領主様が赤ワインを口に運び、温野菜に手を付けると家族が食事を始めた。こればマナーのようだ。

「いただきます。」

そう言って、俺も食べ始める。領主様が、ん?って顔で俺をみる。

「誰に挨拶をしてるんだ?」

「え?いえ、挨拶ではなく感謝の言葉ですが?」

「誰に感謝してるんだ?」

「誰って…。えー、食材になった野菜・動物、作物を作った人、獲物を狩ってきた人、運んでくれた人、作ってくれた人、達ですかね?」

全体に対して言ってるから、個別だといい足りないような気になってくる。

「なんで感謝するんだ?口に出すんだ?」

「え?えーと。色んな事の積み重ねで私の前に食事があることに感謝してます。口に出すのは忘れないため、と言うか習慣ですね。」

なるほどね、と領主様は理解してるようだけど、子供たちは不思議そうな顔をしている。奥さんは興味なさげだ。

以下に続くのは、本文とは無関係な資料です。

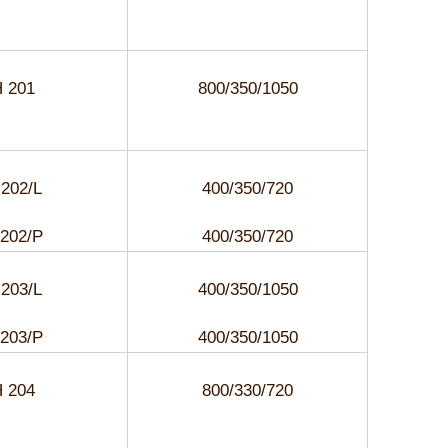
 201
800/350/1050
202/L
400/350/720
202/P
400/350/720
203/L
400/350/1050
203/P
400/350/1050
 204
800/330/720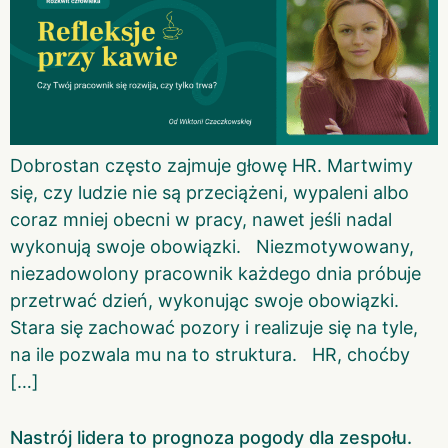
Dobrostan często zajmuje głowę HR. Martwimy
się, czy ludzie nie są przeciążeni, wypaleni albo
coraz mniej obecni w pracy, nawet jeśli nadal
wykonują swoje obowiązki. Niezmotywowany,
niezadowolony pracownik każdego dnia próbuje
przetrwać dzień, wykonując swoje obowiązki.
Stara się zachować pozory i realizuje się na tyle,
na ile pozwala mu na to struktura. HR, choćby
[…]
Nastrój lidera to prognoza pogody dla zespołu.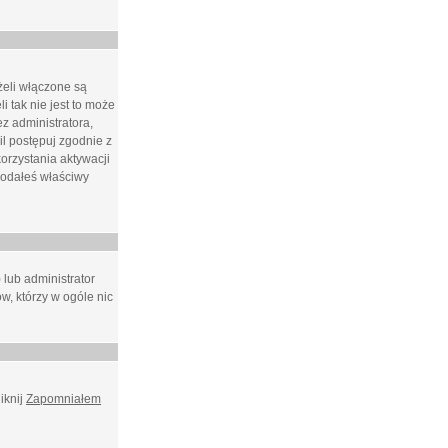
żeli włączone są
i tak nie jest to może
z administratora,
l postępuj zgodnie z
orzystania aktywacji
podałeś właściwy
 lub administrator
w, którzy w ogóle nic
iknij
Zapomniałem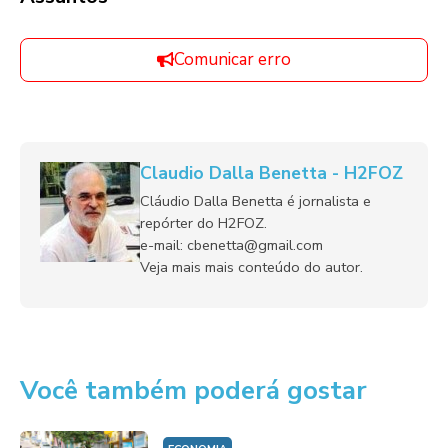
Comunicar erro
Claudio Dalla Benetta - H2FOZ
Cláudio Dalla Benetta é jornalista e
repórter do H2FOZ.
e-mail: cbenetta@gmail.com
Veja mais mais conteúdo do autor.
Você também poderá gostar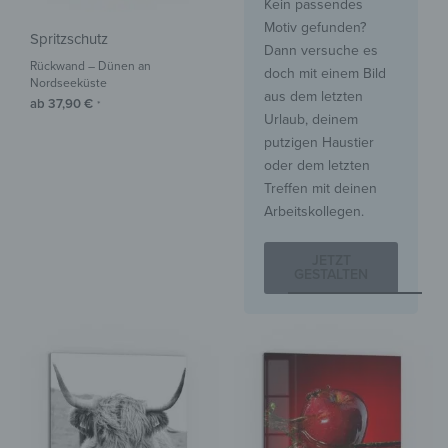
Kein passendes
Motiv gefunden?
Spritzschutz
Dann versuche es
Rückwand – Dünen an
doch mit einem Bild
Nordseeküste
aus dem letzten
ab
37,90
€
*
Urlaub, deinem
putzigen Haustier
oder dem letzten
Treffen mit deinen
Arbeitskollegen.
JETZT
GESTALTEN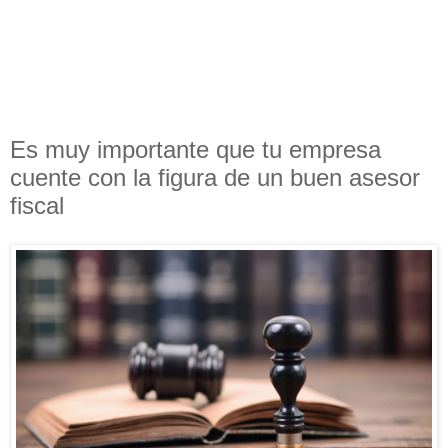
Es muy importante que tu empresa
cuente con la figura de un buen asesor
fiscal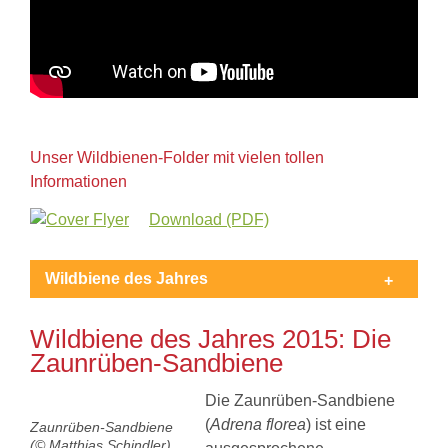
Unser Wildbienen-Folder mit vielen tollen
Informationen
Download (PDF)
Wildbiene des Jahres
Wildbiene des Jahres 2015: Die
Zaunrüben-Sandbiene
Die Zaunrüben-Sandbiene
(
Adrena florea
) ist eine
Zaunrüben-Sandbiene
(© Matthias Schindler)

赤ワインをと言うより、テオはこの星で初めてアルコールを飲んだ。甘く、アルコールも低いようなものだった。

その後、村の話しや家庭教師を終えたら旅に出る話しをしてたので、長い食事時間となった。

「そろそろ終わろうか。明日から娘をよろしく頼む。私も毎日食事に来れないが、また楽しい話を聞かせてくれ。」

それが食事時間終了を決める領主様の言葉だった。